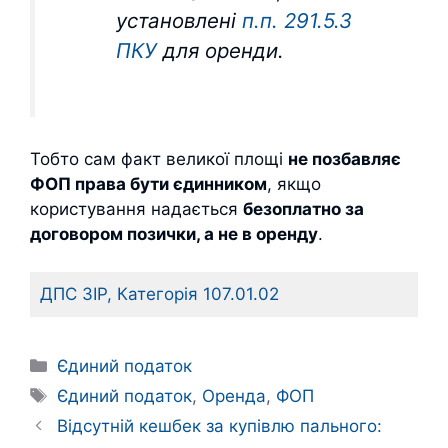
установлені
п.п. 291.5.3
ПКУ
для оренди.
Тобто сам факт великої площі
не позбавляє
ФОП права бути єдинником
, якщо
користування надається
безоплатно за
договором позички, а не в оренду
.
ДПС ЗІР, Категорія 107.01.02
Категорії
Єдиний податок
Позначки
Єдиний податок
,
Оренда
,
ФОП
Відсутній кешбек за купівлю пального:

━━━━

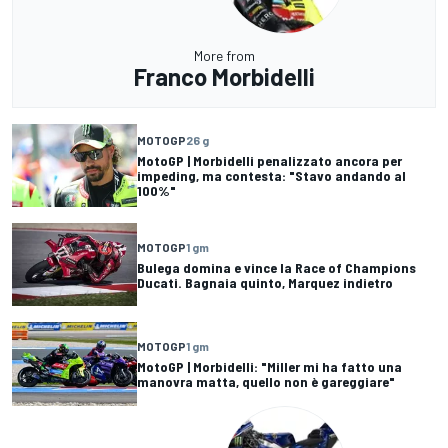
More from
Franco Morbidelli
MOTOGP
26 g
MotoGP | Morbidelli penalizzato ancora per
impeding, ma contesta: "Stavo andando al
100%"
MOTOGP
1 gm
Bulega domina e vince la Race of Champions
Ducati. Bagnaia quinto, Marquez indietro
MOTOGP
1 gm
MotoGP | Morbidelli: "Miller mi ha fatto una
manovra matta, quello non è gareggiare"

━━━━

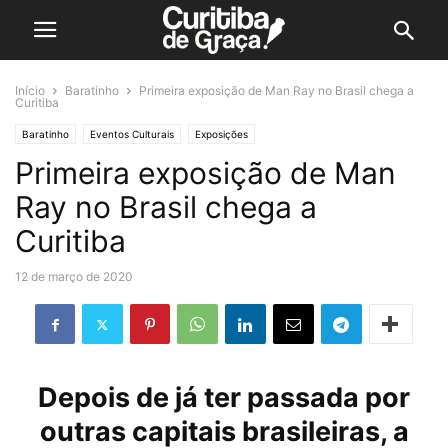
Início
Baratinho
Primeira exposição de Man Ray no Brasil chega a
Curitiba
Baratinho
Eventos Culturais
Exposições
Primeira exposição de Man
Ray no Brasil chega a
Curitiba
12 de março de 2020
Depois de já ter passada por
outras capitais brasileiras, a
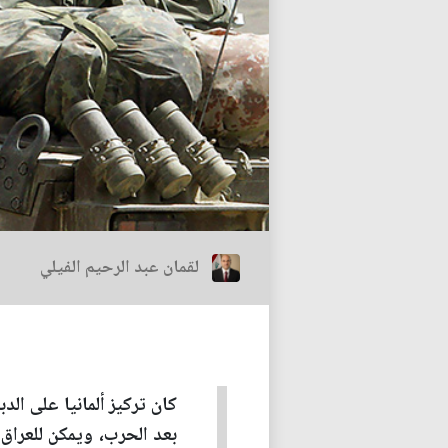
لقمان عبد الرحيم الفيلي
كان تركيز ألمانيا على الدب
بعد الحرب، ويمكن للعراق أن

━━━━

## Assignment
Return every line of the listing that has the word "chega" in it.

## Exercise answer
Primeira exposição de Man Ray no Brasil chega a
Ray no Brasil chega a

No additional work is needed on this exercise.